= Ontological parasite =

In ontology, a parasite is something which exists only in reference to something else. That is, it is a thing which can only exist as a feature, quality, or absence of another thing.

A common example of an ontological parasite is a hole, which is described as "always in something else and cannot exist in isolation" as well as "immaterial: every hole has a material "host" (the stuff around it, such as the edible part of a donut) and it may have a material "guest" (such as the liquid filling a cavity), but it does not itself seem to be made of matter".

== Examples of ontological parasites ==
There is some inconsistency regarding what constitutes an ontological parasite. This inconsistency concerns whether something can be said to only exist as an aspect of its host.
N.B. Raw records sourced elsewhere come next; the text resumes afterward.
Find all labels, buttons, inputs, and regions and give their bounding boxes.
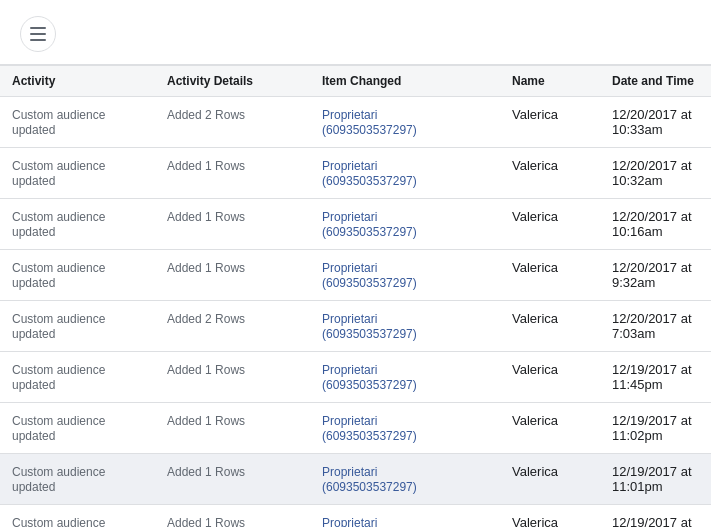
item-link[interactable]: Proprietari(6093503537297) <box>322 516 417 527</box>
cell-activity: Custom audience updated <box>0 454 155 505</box>
details-label: Added 1 Rows <box>167 210 245 224</box>
cell-item: Proprietari(6093503537297) <box>310 97 500 148</box>
col-header-item: Item Changed <box>310 66 500 97</box>
table-row: Custom audience updatedAdded 1 RowsPropr… <box>0 403 711 454</box>
cell-details: Added 2 Rows <box>155 97 310 148</box>
cell-name: Valerica <box>500 97 600 148</box>
table-row: Custom audience updatedAdded 1 RowsPropr… <box>0 352 711 403</box>
cell-details: Added 1 Rows <box>155 148 310 199</box>
cell-name: Valerica <box>500 148 600 199</box>
cell-details: Added 1 Rows <box>155 352 310 403</box>
cell-details: Added 1 Rows <box>155 199 310 250</box>
cell-name: Valerica <box>500 454 600 505</box>
item-link[interactable]: Proprietari(6093503537297) <box>322 159 417 188</box>
table-row: Custom audience updatedAdded 1 RowsPropr… <box>0 505 711 528</box>
cell-details: Added 1 Rows <box>155 403 310 454</box>
cell-name: Valerica <box>500 250 600 301</box>
cell-date: 12/19/2017 at 11:02pm <box>600 403 711 454</box>
activity-label: Custom audience updated <box>12 210 105 239</box>
cell-name: Valerica <box>500 199 600 250</box>
cell-activity: Custom audience updated <box>0 199 155 250</box>
cell-date: 12/19/2017 at 10:46pm <box>600 505 711 528</box>
activity-label: Custom audience updated <box>12 516 105 527</box>
activity-label: Custom audience updated <box>12 363 105 392</box>
cell-item: Proprietari(6093503537297) <box>310 352 500 403</box>
details-label: Added 2 Rows <box>167 108 245 122</box>
cell-date: 12/20/2017 at 10:16am <box>600 199 711 250</box>
cell-activity: Custom audience updated <box>0 250 155 301</box>
menu-button[interactable] <box>20 16 56 52</box>
cell-item: Proprietari(6093503537297) <box>310 454 500 505</box>
cell-date: 12/20/2017 at 10:33am <box>600 97 711 148</box>
col-header-name: Name <box>500 66 600 97</box>
item-link[interactable]: Proprietari(6093503537297) <box>322 261 417 290</box>
cell-activity: Custom audience updated <box>0 352 155 403</box>
details-label: Added 1 Rows <box>167 363 245 377</box>
table-row: Custom audience updatedAdded 2 RowsPropr… <box>0 97 711 148</box>
details-label: Added 1 Rows <box>167 261 245 275</box>
cell-details: Added 2 Rows <box>155 301 310 352</box>
cell-date: 12/20/2017 at 9:32am <box>600 250 711 301</box>
details-label: Added 2 Rows <box>167 312 245 326</box>
cell-activity: Custom audience updated <box>0 97 155 148</box>
item-link[interactable]: Proprietari(6093503537297) <box>322 465 417 494</box>
activity-label: Custom audience updated <box>12 465 105 494</box>
page-header <box>0 0 711 65</box>
cell-activity: Custom audience updated <box>0 301 155 352</box>
cell-item: Proprietari(6093503537297) <box>310 148 500 199</box>
table-row: Custom audience updatedAdded 1 RowsPropr… <box>0 250 711 301</box>
activity-label: Custom audience updated <box>12 414 105 443</box>
table-row: Custom audience updatedAdded 1 RowsPropr… <box>0 148 711 199</box>
activity-label: Custom audience updated <box>12 312 105 341</box>
cell-activity: Custom audience updated <box>0 505 155 528</box>
cell-date: 12/19/2017 at 11:01pm <box>600 454 711 505</box>
table-row: Custom audience updatedAdded 1 RowsPropr… <box>0 199 711 250</box>
cell-item: Proprietari(6093503537297) <box>310 250 500 301</box>
item-link[interactable]: Proprietari(6093503537297) <box>322 312 417 341</box>
table-header: Activity Activity Details Item Changed N… <box>0 66 711 97</box>
table-body: Custom audience updatedAdded 2 RowsPropr… <box>0 97 711 528</box>
cell-date: 12/20/2017 at 10:32am <box>600 148 711 199</box>
cell-date: 12/19/2017 at 11:45pm <box>600 352 711 403</box>
audience-history-table: Activity Activity Details Item Changed N… <box>0 65 711 527</box>
col-header-details: Activity Details <box>155 66 310 97</box>
details-label: Added 1 Rows <box>167 414 245 428</box>
cell-name: Valerica <box>500 403 600 454</box>
details-label: Added 1 Rows <box>167 516 245 527</box>
activity-label: Custom audience updated <box>12 108 105 137</box>
item-link[interactable]: Proprietari(6093503537297) <box>322 363 417 392</box>
item-link[interactable]: Proprietari(6093503537297) <box>322 210 417 239</box>
table-row: Custom audience updatedAdded 1 RowsPropr… <box>0 454 711 505</box>
item-link[interactable]: Proprietari(6093503537297) <box>322 108 417 137</box>
cell-activity: Custom audience updated <box>0 403 155 454</box>
details-label: Added 1 Rows <box>167 159 245 173</box>
cell-name: Valerica <box>500 301 600 352</box>
cell-details: Added 1 Rows <box>155 250 310 301</box>
cell-item: Proprietari(6093503537297) <box>310 403 500 454</box>
cell-name: Valerica <box>500 505 600 528</box>
cell-item: Proprietari(6093503537297) <box>310 199 500 250</box>
cell-date: 12/20/2017 at 7:03am <box>600 301 711 352</box>
cell-item: Proprietari(6093503537297) <box>310 505 500 528</box>
cell-activity: Custom audience updated <box>0 148 155 199</box>
details-label: Added 1 Rows <box>167 465 245 479</box>
activity-label: Custom audience updated <box>12 261 105 290</box>
item-link[interactable]: Proprietari(6093503537297) <box>322 414 417 443</box>
cell-details: Added 1 Rows <box>155 454 310 505</box>
activity-label: Custom audience updated <box>12 159 105 188</box>
col-header-activity: Activity <box>0 66 155 97</box>
cell-details: Added 1 Rows <box>155 505 310 528</box>
cell-name: Valerica <box>500 352 600 403</box>
cell-item: Proprietari(6093503537297) <box>310 301 500 352</box>
header-row: Activity Activity Details Item Changed N… <box>0 66 711 97</box>
table-row: Custom audience updatedAdded 2 RowsPropr… <box>0 301 711 352</box>
col-header-date: Date and Time <box>600 66 711 97</box>
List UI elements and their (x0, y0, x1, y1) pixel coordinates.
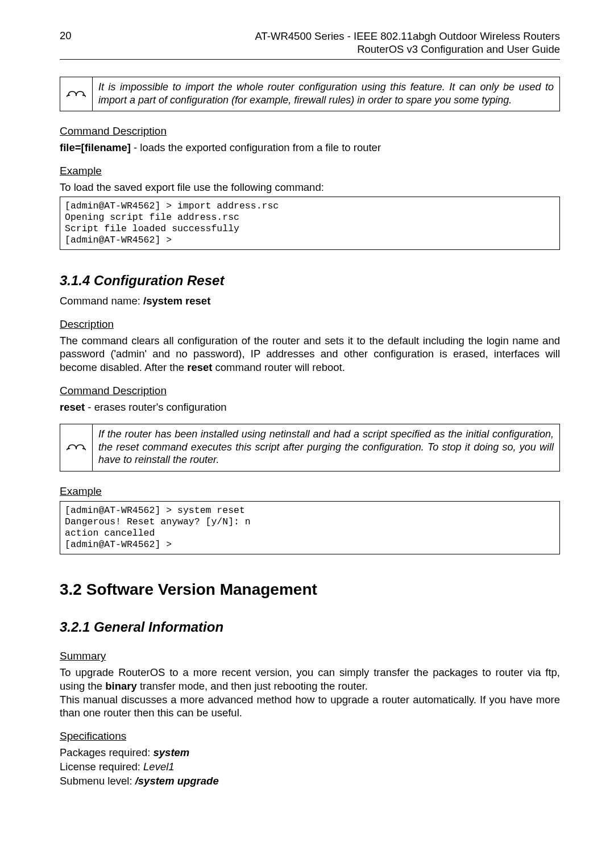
spec-sub-label: Submenu level: (60, 775, 135, 787)
reset-keyword: reset (187, 361, 212, 373)
header-title: AT-WR4500 Series - IEEE 802.11abgh Outdo… (255, 30, 560, 56)
spec-pkg-label: Packages required: (60, 746, 154, 758)
section-3-2-heading: 3.2 Software Version Management (60, 581, 560, 599)
note-icon (60, 424, 93, 471)
spec-sub-value: /system upgrade (135, 775, 219, 787)
description-heading: Description (60, 318, 560, 331)
reset-description: The command clears all configuration of … (60, 334, 560, 374)
spec-license: License required: Level1 (60, 760, 560, 774)
example-heading-2: Example (60, 485, 560, 498)
spec-submenu: Submenu level: /system upgrade (60, 774, 560, 788)
note-icon (60, 77, 93, 111)
note-text: It is impossible to import the whole rou… (93, 77, 559, 111)
file-param-description: file=[filename] - loads the exported con… (60, 141, 560, 155)
note-text: If the router has been installed using n… (93, 424, 559, 471)
summary-paragraph-2: This manual discusses a more advanced me… (60, 693, 560, 720)
page-header: 20 AT-WR4500 Series - IEEE 802.11abgh Ou… (60, 30, 560, 60)
file-param-text: - loads the exported configuration from … (131, 141, 381, 153)
spec-lic-value: Level1 (143, 761, 175, 773)
command-description-heading: Command Description (60, 125, 560, 137)
example-intro: To load the saved export file use the fo… (60, 181, 560, 194)
reset-desc-part2: command router will reboot. (212, 361, 345, 373)
reset-param-text: - erases router's configuration (85, 401, 226, 413)
header-line-2: RouterOS v3 Configuration and User Guide (255, 43, 560, 56)
eyeglasses-icon (67, 441, 86, 454)
command-description-heading-2: Command Description (60, 385, 560, 397)
note-box-reset: If the router has been installed using n… (60, 424, 560, 471)
spec-packages: Packages required: system (60, 746, 560, 760)
page-number: 20 (60, 30, 72, 42)
reset-param-label: reset (60, 401, 85, 413)
spec-lic-label: License required: (60, 761, 143, 773)
summary-binary: binary (105, 680, 137, 692)
note-box-import: It is impossible to import the whole rou… (60, 77, 560, 111)
header-line-1: AT-WR4500 Series - IEEE 802.11abgh Outdo… (255, 30, 560, 43)
code-example-import: [admin@AT-WR4562] > import address.rsc O… (60, 197, 560, 251)
summary-paragraph-1: To upgrade RouterOS to a more recent ver… (60, 666, 560, 692)
reset-param-description: reset - erases router's configuration (60, 400, 560, 414)
summary-p1b: transfer mode, and then just rebooting t… (137, 680, 368, 692)
specifications-heading: Specifications (60, 730, 560, 742)
section-3-2-1-heading: 3.2.1 General Information (60, 619, 560, 635)
command-name-label: Command name: (60, 295, 143, 307)
summary-heading: Summary (60, 650, 560, 662)
spec-pkg-value: system (154, 746, 190, 758)
example-heading: Example (60, 165, 560, 177)
section-3-1-4-heading: 3.1.4 Configuration Reset (60, 273, 560, 289)
eyeglasses-icon (67, 88, 86, 101)
command-name-line: Command name: /system reset (60, 294, 560, 308)
command-name-value: /system reset (143, 295, 210, 307)
code-example-reset: [admin@AT-WR4562] > system reset Dangero… (60, 501, 560, 555)
file-param-label: file=[filename] (60, 141, 131, 153)
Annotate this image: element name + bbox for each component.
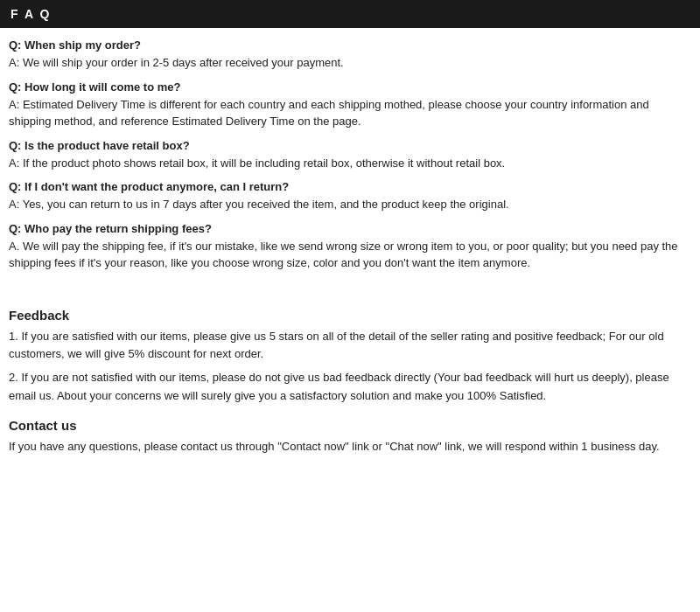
faq-header: F A Q — [0, 0, 700, 28]
feedback-point2: 2. If you are not satisfied with our ite… — [9, 369, 691, 406]
faq-answer-2: A: Estimated Delivery Time is different … — [9, 96, 691, 130]
content-area: Q: When ship my order? A: We will ship y… — [0, 37, 700, 464]
faq-question-4: Q: If I don't want the product anymore, … — [9, 180, 691, 193]
page-container: F A Q Q: When ship my order? A: We will … — [0, 0, 700, 464]
faq-answer-4: A: Yes, you can return to us in 7 days a… — [9, 196, 691, 213]
faq-item-1: Q: When ship my order? A: We will ship y… — [9, 38, 691, 72]
divider-feedback — [9, 281, 691, 294]
faq-question-5: Q: Who pay the return shipping fees? — [9, 222, 691, 235]
faq-answer-3: A: If the product photo shows retail box… — [9, 155, 691, 172]
faq-item-2: Q: How long it will come to me? A: Estim… — [9, 80, 691, 130]
faq-item-3: Q: Is the product have retail box? A: If… — [9, 139, 691, 172]
faq-item-4: Q: If I don't want the product anymore, … — [9, 180, 691, 213]
faq-answer-1: A: We will ship your order in 2-5 days a… — [9, 54, 691, 72]
feedback-title: Feedback — [9, 308, 691, 323]
contact-title: Contact us — [9, 418, 691, 433]
faq-question-3: Q: Is the product have retail box? — [9, 139, 691, 152]
contact-text: If you have any questions, please contac… — [9, 438, 691, 456]
faq-item-5: Q: Who pay the return shipping fees? A. … — [9, 222, 691, 272]
faq-header-title: F A Q — [10, 7, 51, 21]
faq-question-1: Q: When ship my order? — [9, 38, 691, 52]
faq-question-2: Q: How long it will come to me? — [9, 80, 691, 94]
faq-answer-5: A. We will pay the shipping fee, if it's… — [9, 238, 691, 272]
feedback-point1: 1. If you are satisfied with our items, … — [9, 328, 691, 365]
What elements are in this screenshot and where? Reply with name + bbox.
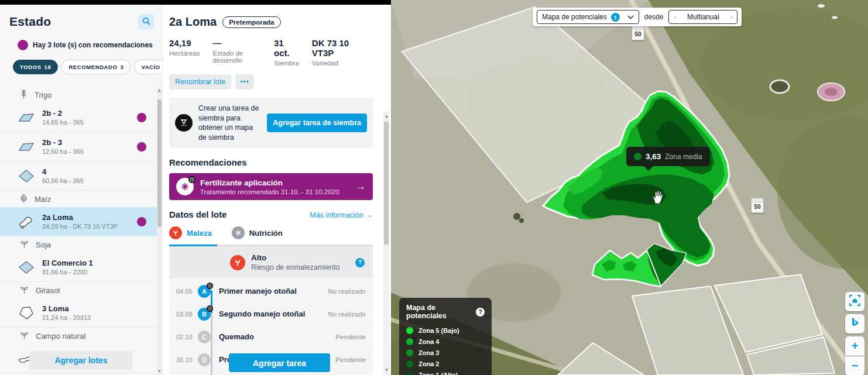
lot-data-header: Datos del lote Más información → (169, 209, 373, 219)
lot-list-item[interactable]: 2b - 312,60 ha - 365 (0, 132, 157, 161)
zone-label: Zona 5 (Bajo) (418, 327, 459, 334)
timeline-step-icon: B (198, 308, 211, 321)
sowing-banner-text: Crear una tarea de siembra para obtener … (198, 104, 261, 142)
add-lots-button[interactable]: Agregar lotes (29, 351, 133, 370)
layer-dropdown-label: Mapa de potenciales (542, 13, 607, 21)
recommendation-title: Fertilizante aplicación (200, 178, 349, 187)
zone-label: Zona 3 (418, 349, 439, 356)
sidebar-scrollbar-thumb[interactable] (157, 99, 162, 227)
lot-item-meta: 14,65 ha - 365 (42, 119, 130, 126)
stat-value: — (212, 38, 261, 48)
sprout-icon (20, 239, 29, 250)
arrow-right-icon[interactable]: → (356, 181, 366, 192)
scroll-down-icon[interactable]: ▼ (384, 367, 389, 373)
zone-label: Zona 4 (418, 338, 439, 345)
recommendation-dot-icon (137, 217, 146, 226)
period-selector[interactable]: ‹ Multianual › (668, 10, 737, 24)
zone-value: 3,63 (646, 152, 661, 161)
stat-label: Variedad (312, 60, 360, 67)
zoom-out-button[interactable]: − (845, 356, 864, 375)
timeline-status: Pendiente (335, 356, 373, 363)
zoom-in-button[interactable]: + (845, 336, 864, 356)
lot-item-name: 2b - 3 (42, 138, 130, 147)
legend-zones: Zona 5 (Bajo)Zona 4Zona 3Zona 2Zona 1 (A… (406, 325, 485, 375)
lot-item-texts: 2b - 214,65 ha - 365 (42, 109, 130, 126)
lot-list-item[interactable]: 460,56 ha - 365 (0, 161, 157, 191)
corn-icon (20, 194, 28, 205)
lot-item-name: 2b - 2 (42, 109, 130, 118)
lot-list-item[interactable]: 2a Loma24,19 ha - DK 73 10 VT3P (0, 207, 157, 236)
lot-list-item[interactable]: 3 Loma21,24 ha - 20313 (0, 298, 157, 328)
timeline-title: Segundo manejo otoñal (219, 309, 328, 318)
satellite-map[interactable]: Mapa de potenciales 1 desde ‹ Multianual… (391, 0, 868, 375)
center-field-button[interactable] (845, 292, 864, 311)
sidebar-title: Estado (9, 15, 51, 29)
field-shape-icon (18, 140, 35, 154)
lot-actions: Renombrar lote ••• (169, 74, 373, 90)
lot-list: Trigo2b - 214,65 ha - 3652b - 312,60 ha … (0, 87, 157, 375)
timeline-row[interactable]: 04.05APrimer manejo otoñalNo realizado (169, 280, 373, 302)
field-shape-icon (18, 306, 35, 320)
stat-value: DK 73 10 VT3P (312, 38, 360, 58)
stat-label: Siembra (274, 60, 299, 67)
lot-title: 2a Loma (169, 15, 217, 29)
legend-help-icon[interactable]: ? (476, 308, 485, 316)
detail-scrollbar-thumb[interactable] (384, 122, 389, 245)
scroll-down-icon[interactable]: ▼ (157, 369, 162, 374)
fertilizer-icon (176, 178, 194, 195)
bing-logo-icon (850, 317, 860, 331)
road-sign-number: 50 (632, 30, 644, 39)
add-task-button[interactable]: Agregar tarea (229, 353, 330, 372)
rename-lot-button[interactable]: Renombrar lote (169, 74, 231, 90)
lot-item-texts: El Comercio 181,66 ha - 2200 (42, 259, 157, 276)
lot-item-meta: 21,24 ha - 20313 (42, 314, 157, 321)
add-sowing-task-button[interactable]: Agregar tarea de siembra (267, 113, 367, 132)
bing-maps-button[interactable] (845, 314, 864, 333)
scroll-up-icon[interactable]: ▲ (157, 88, 162, 93)
chevron-left-icon[interactable]: ‹ (674, 13, 676, 20)
lot-item-texts: 2b - 312,60 ha - 365 (42, 138, 130, 155)
tab-maleza[interactable]: Maleza (169, 226, 212, 245)
layer-count-badge: 1 (611, 13, 620, 22)
wheat-icon (20, 90, 28, 101)
filter-pill-todos[interactable]: TODOS18 (13, 60, 58, 74)
sidebar-scrollbar[interactable]: ▲ ▼ (157, 87, 162, 375)
filter-pill-recomendado[interactable]: RECOMENDADO3 (61, 60, 131, 74)
lot-item-name: El Comercio 1 (42, 259, 157, 267)
lot-list-item[interactable]: 2b - 214,65 ha - 365 (0, 103, 157, 132)
tab-nutricion[interactable]: Nutrición (232, 226, 283, 245)
fertilizer-recommendation-card[interactable]: Fertilizante aplicación Tratamiento reco… (169, 173, 373, 200)
layer-dropdown[interactable]: Mapa de potenciales 1 (537, 10, 639, 24)
chevron-right-icon[interactable]: › (730, 13, 733, 20)
timeline-date: 30.10 (169, 356, 196, 363)
filter-label: VACÍO (141, 64, 160, 70)
search-button[interactable] (138, 14, 154, 29)
tab-underline (169, 245, 373, 246)
period-value: Multianual (687, 13, 719, 21)
zone-dot-icon (634, 153, 641, 160)
legend-zone-row: Zona 4 (406, 336, 485, 347)
stat-label: Hectáreas (169, 50, 200, 57)
scroll-up-icon[interactable]: ▲ (384, 113, 389, 119)
seeder-icon (175, 114, 193, 132)
timeline-row[interactable]: 02.10CQuemadoPendiente (169, 325, 373, 348)
help-icon[interactable]: ? (355, 258, 365, 267)
stat-3: DK 73 10 VT3PVariedad (312, 38, 360, 67)
legend-zone-row: Zona 3 (406, 347, 485, 358)
crop-group-maíz: Maíz (0, 191, 157, 207)
field-shape-icon (18, 214, 35, 229)
stat-label: Estado de desarrollo (212, 50, 261, 64)
field-shape-icon (18, 111, 35, 125)
timeline-step-icon: D (198, 353, 211, 366)
timeline-row[interactable]: 03.08BSegundo manejo otoñalNo realizado (169, 302, 373, 325)
more-info-link[interactable]: Más información → (310, 211, 373, 219)
zone-color-dot (406, 349, 413, 356)
sidebar: Estado Hay 3 lote (s) con recomendacione… (0, 0, 162, 375)
stat-2: 31 oct.Siembra (274, 38, 299, 67)
filter-count: 18 (44, 64, 52, 70)
recommendation-dot-icon (137, 113, 146, 122)
focus-home-icon (849, 295, 860, 309)
more-options-button[interactable]: ••• (235, 74, 254, 90)
detail-scrollbar[interactable]: ▲ ▼ (383, 111, 389, 375)
lot-list-item[interactable]: El Comercio 181,66 ha - 2200 (0, 253, 157, 282)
More debated examples in the list below include color and shape:

- A hole
- A boundary: "Most realist theories about boundaries, construed as lower-dimensional entities, share the view that such entities are ontological parasites: points, lines, and surfaces cannot be separated and cannot exist in isolation from the entities they bound
- Color*
- Shape*
- Cave

- Some philosophers consider all properties of / relations between things (such as shape and color) as ontologically parasitic

== Theories ==
The concept of ontological parasites presents a number of philosophical theories and thought-experiments about the "existence" of the parasite itself, such as the perceptions of the absence of something (such as a hole) as itself a thing, and the categorization of parasites as having lower ontological dimension than their hosts.